__Problem to work on__: Exclude all pictures, and reproduce exactly the lines from the one containing "distribution côtière. Au" through the end of the records, with nothing else added.

Data excerpts:
'''
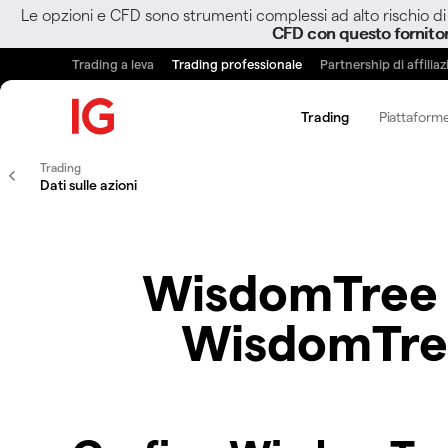
Le opzioni e CFD sono strumenti complessi ad alto rischio di 
CFD con questo fornito
Trading a leva
Trading professionale
Partnership di affilia
Trading
Piattaforme
Trading
Dati sulle azioni
WisdomTree I
WisdomTree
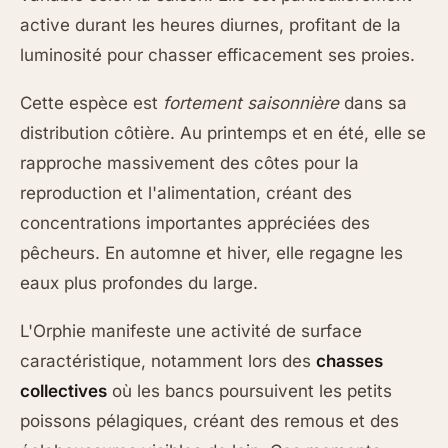
active durant les heures diurnes, profitant de la
luminosité pour chasser efficacement ses proies.
Cette espèce est
fortement saisonnière
dans sa
distribution côtière. Au printemps et en été, elle se
rapproche massivement des côtes pour la
reproduction et l'alimentation, créant des
concentrations importantes appréciées des
pêcheurs. En automne et hiver, elle regagne les
eaux plus profondes du large.
L'Orphie manifeste une activité de surface
caractéristique, notamment lors des
chasses
collectives
où les bancs poursuivent les petits
poissons pélagiques, créant des remous et des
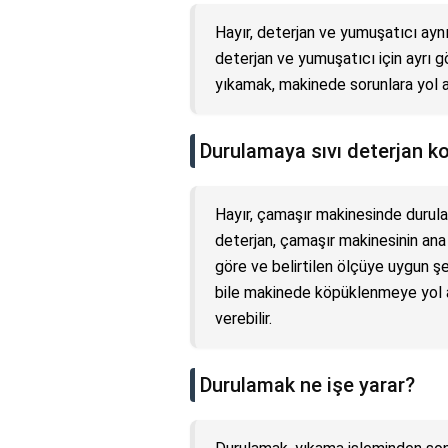
Hayır, deterjan ve yumuşatıcı ayn
deterjan ve yumuşatıcı için ayrı 
yıkamak, makinede sorunlara yol aç
Durulamaya sıvı deterjan k
Hayır, çamaşır makinesinde durula
deterjan, çamaşır makinesinin ana
göre ve belirtilen ölçüye uygun şe
bile makinede köpüklenmeye yol a
verebilir.
Durulamak ne işe yarar?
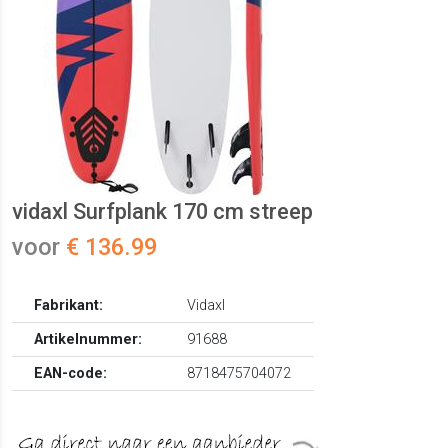
vidaxl Surfplank 170 cm streep
voor
€ 136.99
Fabrikant:
Vidaxl
Artikelnummer:
91688
EAN-code:
8718475704072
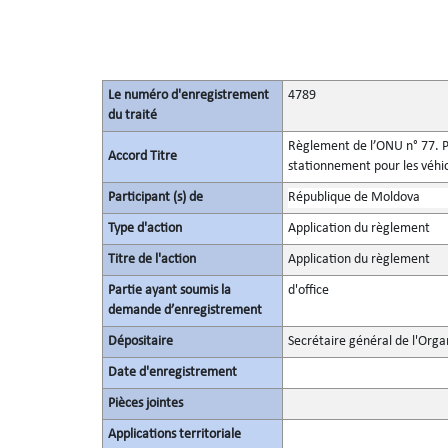
Le numéro d'enregistrement
4789
du traité
Règlement de l’ONU n° 77. Pr
Accord Titre
stationnement pour les véhi
Participant (s) de
République de Moldova
Type d'action
Application du règlement
Titre de l'action
Application du règlement
Partie ayant soumis la
d'office
demande d’enregistrement
Dépositaire
Secrétaire général de l'Orga
Date d'enregistrement
Pièces jointes
Applications territoriale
'''
__Result for this task__:
distribution côtière. Au printemps et en été, elle se
rapproche massivement des côtes pour la
reproduction et l'alimentation, créant des
concentrations importantes appréciées des
pêcheurs. En automne et hiver, elle regagne les
eaux plus profondes du large.
L'Orphie manifeste une activité de surface
caractéristique, notamment lors des
chasses
collectives
où les bancs poursuivent les petits
poissons pélagiques, créant des remous et des
Hayır, deterjan ve yumuşatıcı ayn
deterjan ve yumuşatıcı için ayrı 
yıkamak, makinede sorunlara yol aç
Durulamaya sıvı deterjan k
Hayır, çamaşır makinesinde durula
deterjan, çamaşır makinesinin ana
göre ve belirtilen ölçüye uygun şe
bile makinede köpüklenmeye yol a
verebilir.
Durulamak ne işe yarar?
vidaxl Surfplank 170 cm streep
voor
€ 136.99
Fabrikant:
Vidaxl
Artikelnummer:
91688
EAN-code:
8718475704072
Le numéro d'enregistrement
4789
du traité
Règlement de l’ONU n° 77. Pr
Accord Titre
stationnement pour les véhi
Participant (s) de
République de Moldova
Type d'action
Application du règlement
Titre de l'action
Application du règlement
Partie ayant soumis la
d'office
demande d’enregistrement
Dépositaire
Secrétaire général de l'Orga
Date d'enregistrement
Pièces jointes
Applications territoriale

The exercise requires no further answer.